A day of romance. It served well, but the world makes progress and the
end is here. No longer does it have a place, but instead splendid rural
institutions that comply with advanced requirements. Those misguided
folk, who cling to the little local school, with one teacher have had
their day and no longer will they in their ignorance be allowed to
hinder educational advance. No one is able to stop progress. The world
advances and willingly or unwillingly we are drawn along in the march
for better advantages for our children.
Every morning at eight o'clock three trucks roll in bringing the kiddies for school work and at three-thirty in the afternoon they are carried safely back to their homes. You may bet your last dollar that we are advancing.
The miserable wretch planned to elope with a prominent county official, her destination being San Antonio but the gay boy failed to keep his engagement and therefore I am the gainer for I have my fine wife another week. The week started out quite all right, for a thirty-six cylinder came into our yard and stopped in front of our drawbridge and there we found Judge and Mrs. Holman, who are always sure of a hearty welcome to Homecroft and with them Mr. Clayton Smith, wife and little daughter. Mr. Smith is in charge of the Wadsworth Ranch and although here for only a short time is delighted with the country and its opportunities for home building. Well, anyway, we spent about two hours in delight, enjoyment, and delection, with our old time friends and the new ones.
Carl Boeker tries to comply with social requirements so feeling the need of a week-end he drove to Collegeport the last of last week. He was accompanied by his father, brother Hubert and Uncle George. They returned to their home at Petersburg, Ill., Tuesday. Mr. Boeker, Sr., is one of the outstanding, progressive, prosperous farmers, who early in life determined that the farm should not only support his family but acquire a surplus. This it has done, for he always lived inside the farm. Any man can do the same in this country if he wishes. Whenever a farm supports the family instead of the family the farm, prosperity beams upon that farm.
I am glad to welcome Mr. and Mrs. George S. Welsby into the Grand Amalgamated Order of Grandparents, for I read in the birth notices of the San Antonio papers that a son was born to Mr. and Mrs. Dale Welsby. A boy is only a little man, but a girl is another thing. Anyway the Western Union prints on its delivery envelopes "When a boy is wanted ask the Western Union." Well, anyway, I congratulate the father and gentle little mother and the grandparents on both sides that another American has arrived in town.

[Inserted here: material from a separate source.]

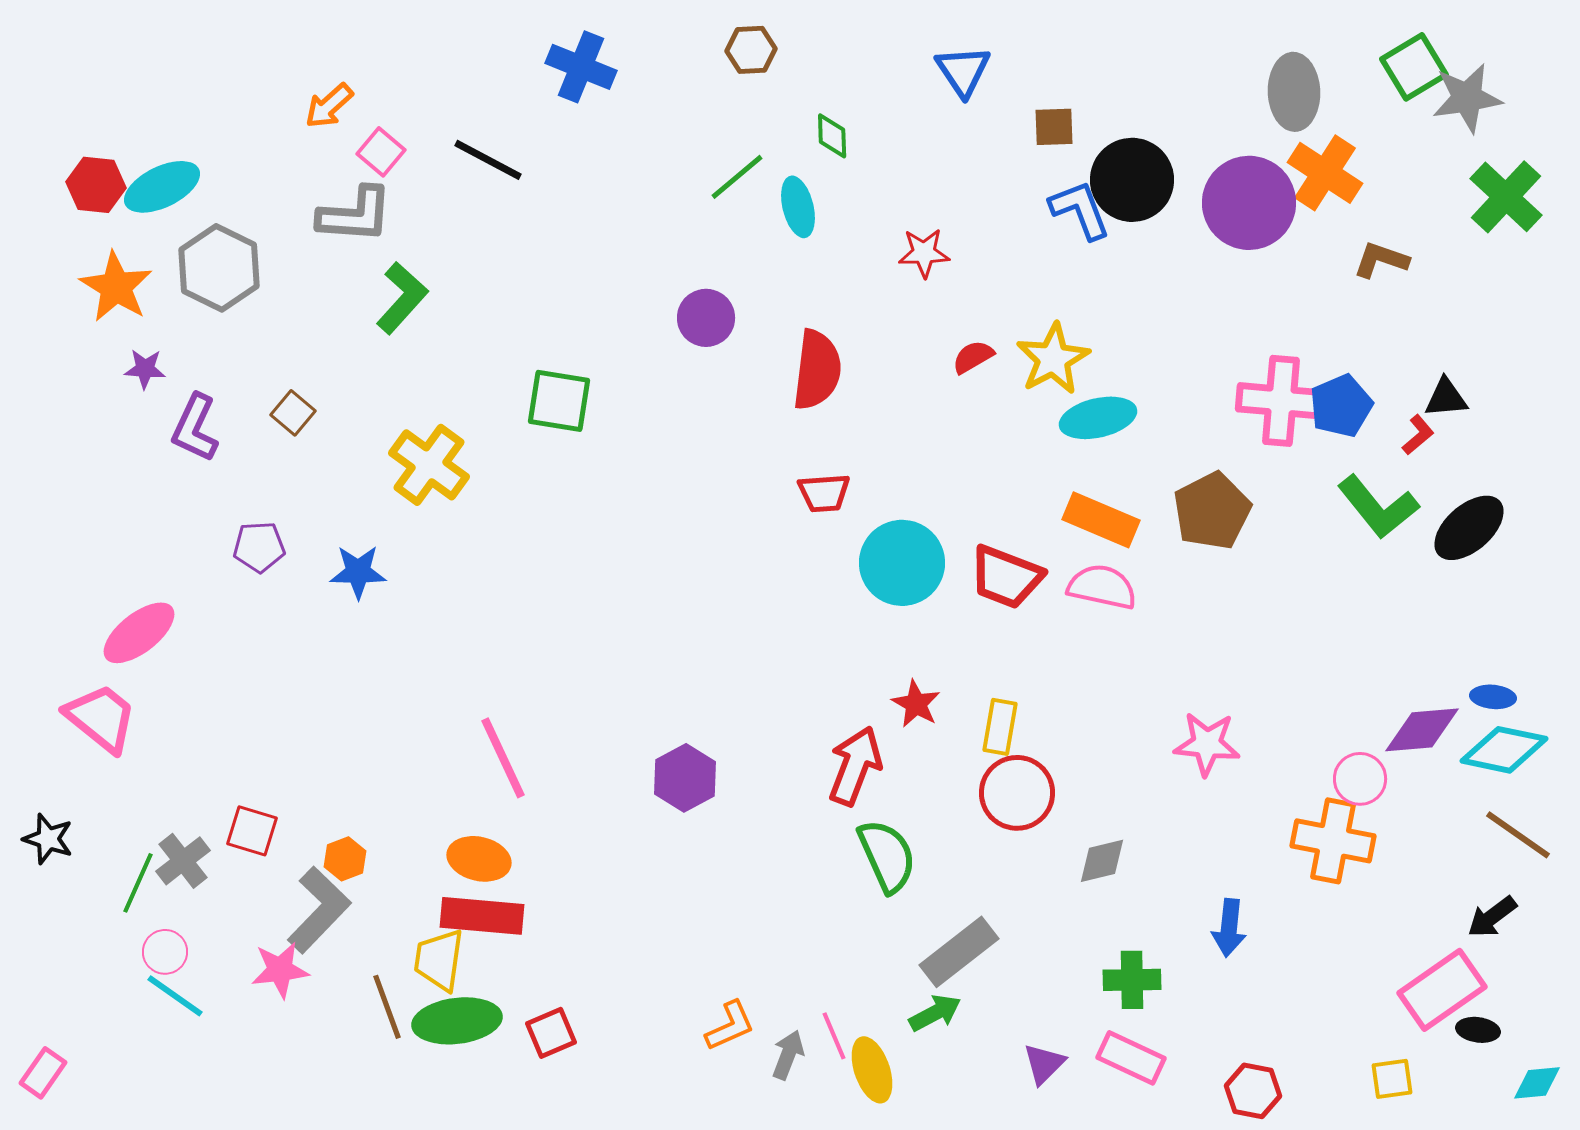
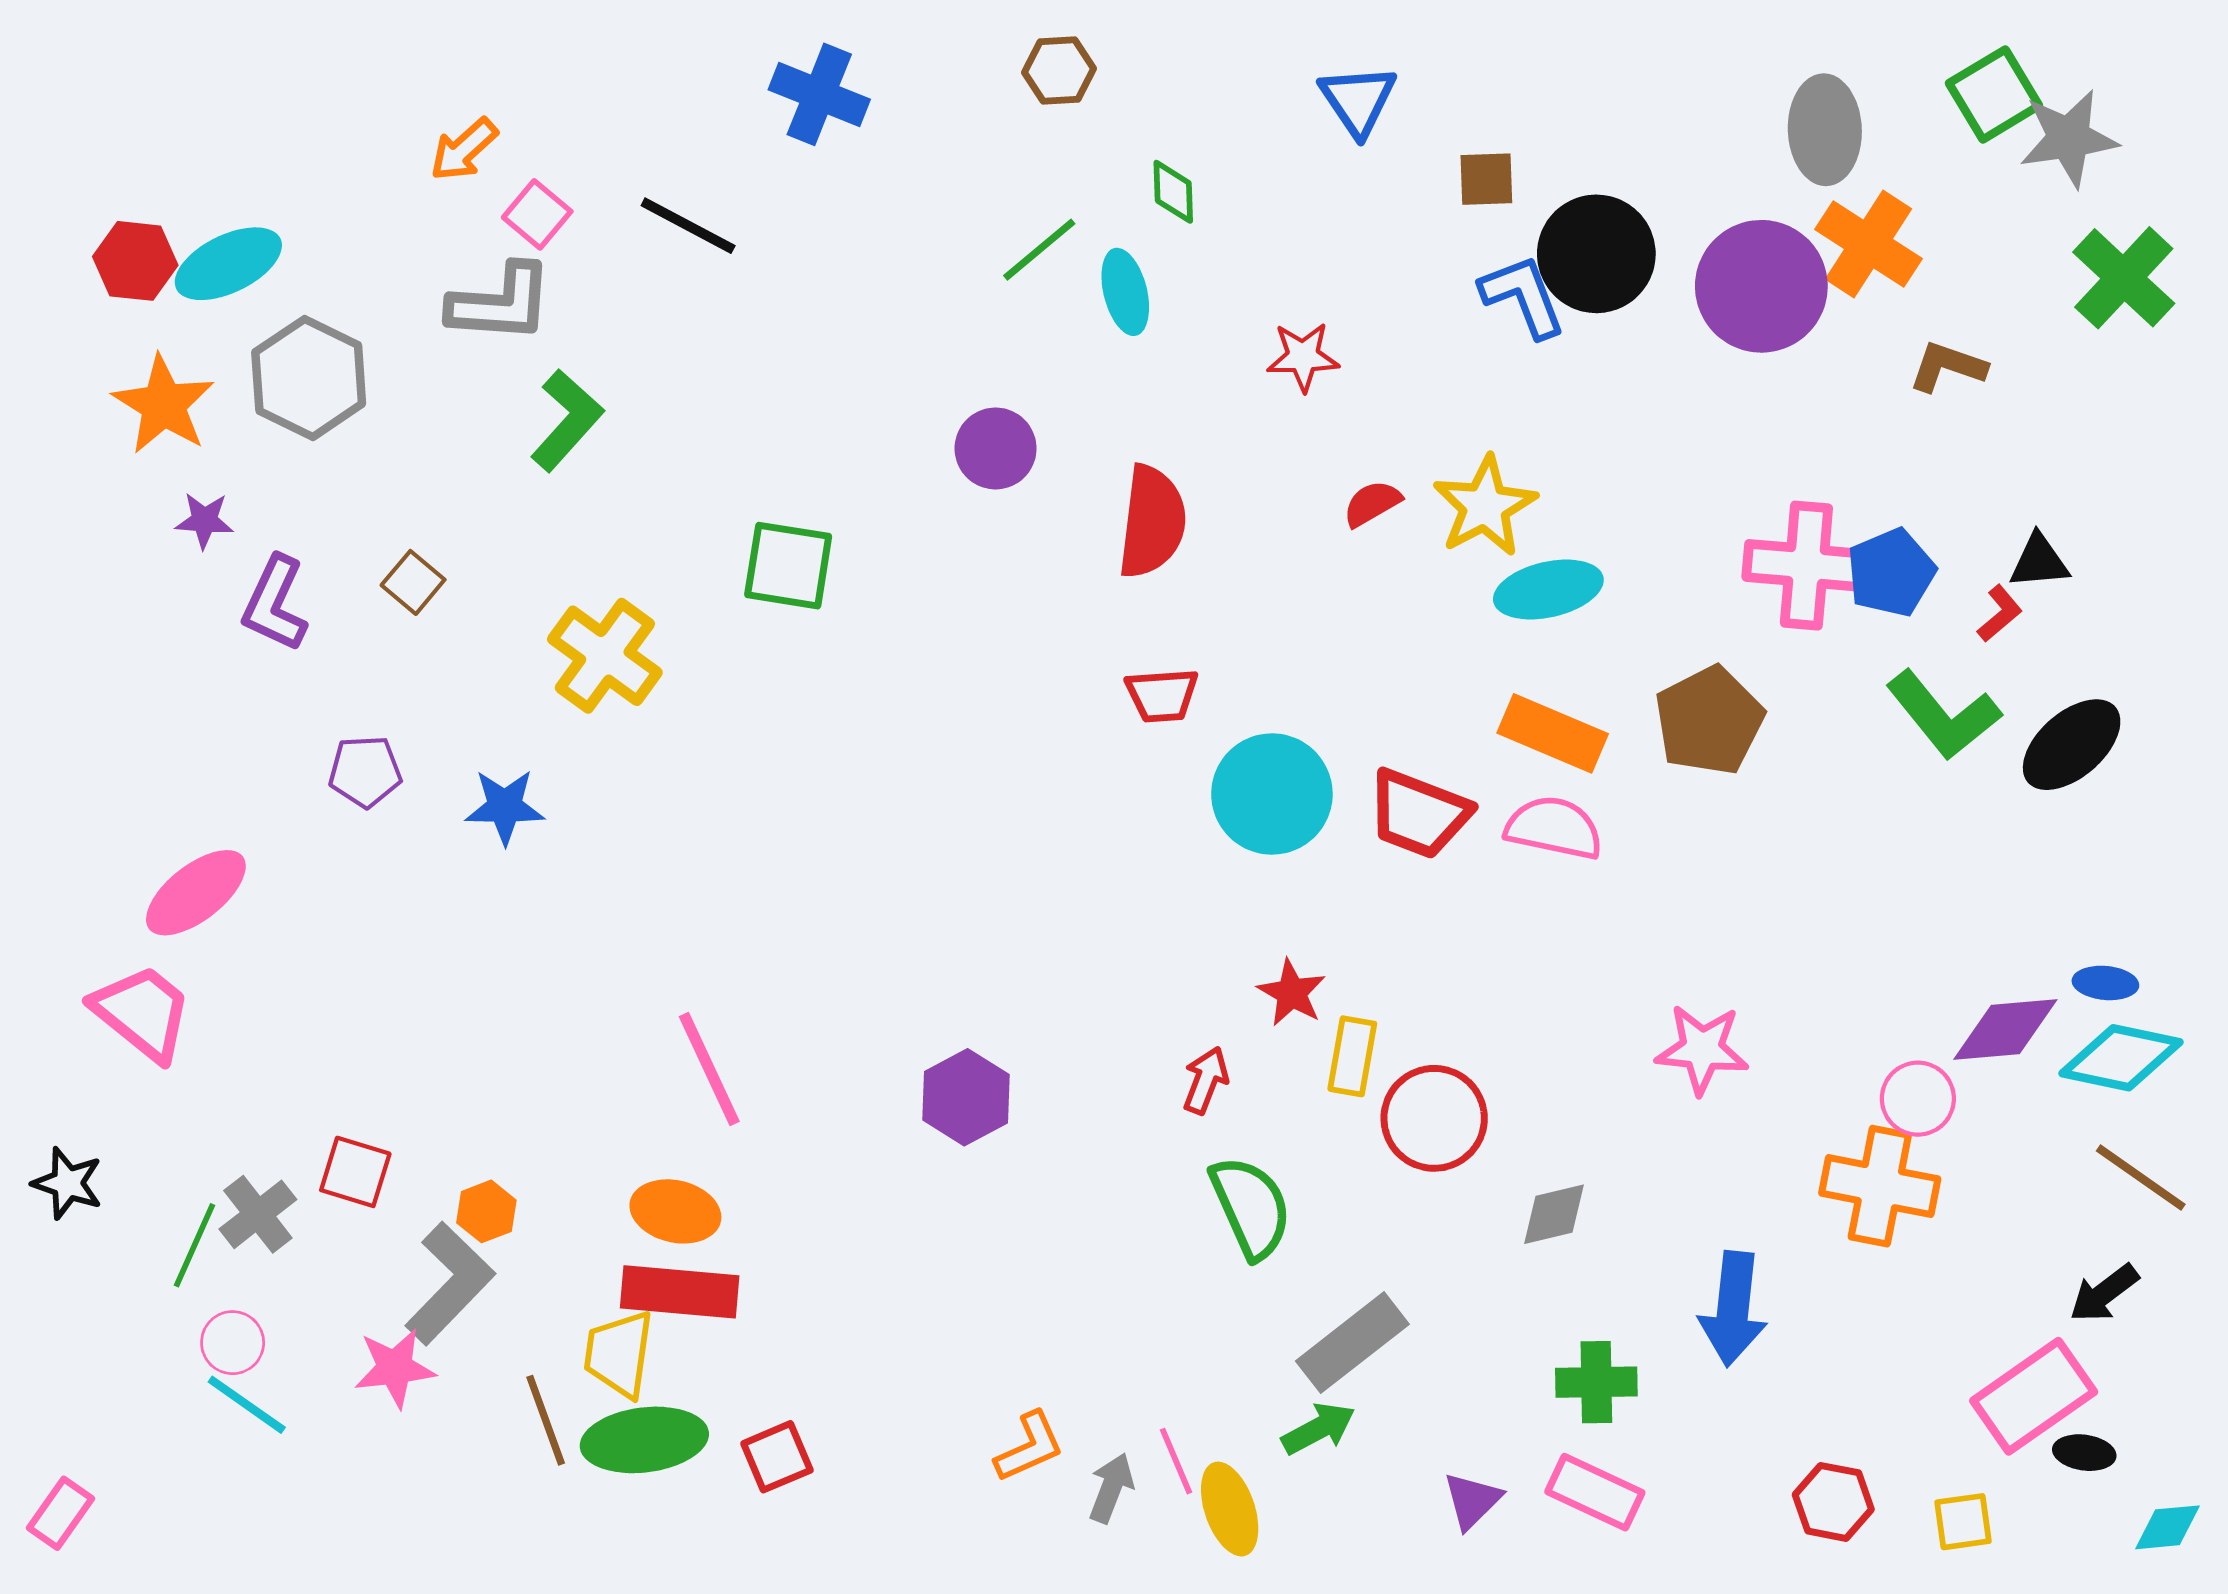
yellow rectangle: (1000, 727) -> (1352, 1056), moved
red arrow: (855, 766) -> (1206, 1080), size x0.6
blue arrow: (1229, 928) -> (1733, 1309), size x1.4
red hexagon: (1253, 1091) -> (1833, 1502), moved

Under date of October 22 a Kansas City woman reader of this great religious paper writes "I am a reader of your thoughts in Bay City Tribune and enjoy your bits of news of Collegeport occasionally. Was particularly interested in the last issue your mentioning the proposed viaduct." Thanks for this nice bouquet but why put a sting in the tribute by using the word occasionally? You should read the Tribune every time it arrives and read it from "kiver to kiver" as my mother read her Bible. Occasionally means "occurring at times but not constant or regular." Regular reading is what gets the meat out of the Trib. The oftener I consume those satisfying Carrie Nelson Famous noodles, the more I am convinced that Carrie Nelson is the premier creaturess of this community. In hope she lives as long as I do so ever and anon I may absorb some of them there noodles.
Our senior and junior basketball teams went to Markham Friday all dolled up in their natty uniforms and tried out some of the dope given them by Coach Balusek. The dope was not quite strong enough for the score was 19 to 16 for seniors and 6 to 3 for juniors. They took along a big bunch of rooters lead by Frances Eisel and I am telling right now that had I been on the Markham team and cast my eye on Frances with her glowing face the score would have been reversed. All right some time Markham will come here and receive its drubbing. Tobacco in any form never clicks with athletes and it slows up mental development work and has no place or use during adolescence. If the school board are wise they will forbid smoking in the school buildings or on the school grounds. This is the time to put a stop to a practice that is being encouraged. And the writer is a smoker of R. J. R. When boys reach a maturity if they wish to smoke why I say smoke but do not retard mental and physical development during the years when nature is bending every effort to promote growth. Men make smoke but smoke never made a man. One boy in particular already has taken on the appearance of a centeles semispinosus commonly called a Streaked Tenrec.
The Daily Tribune,
1931, Harry Austin Clapp Scrapbbok, 3
By Harry Austin Clapp
[Local information taken from longer article.]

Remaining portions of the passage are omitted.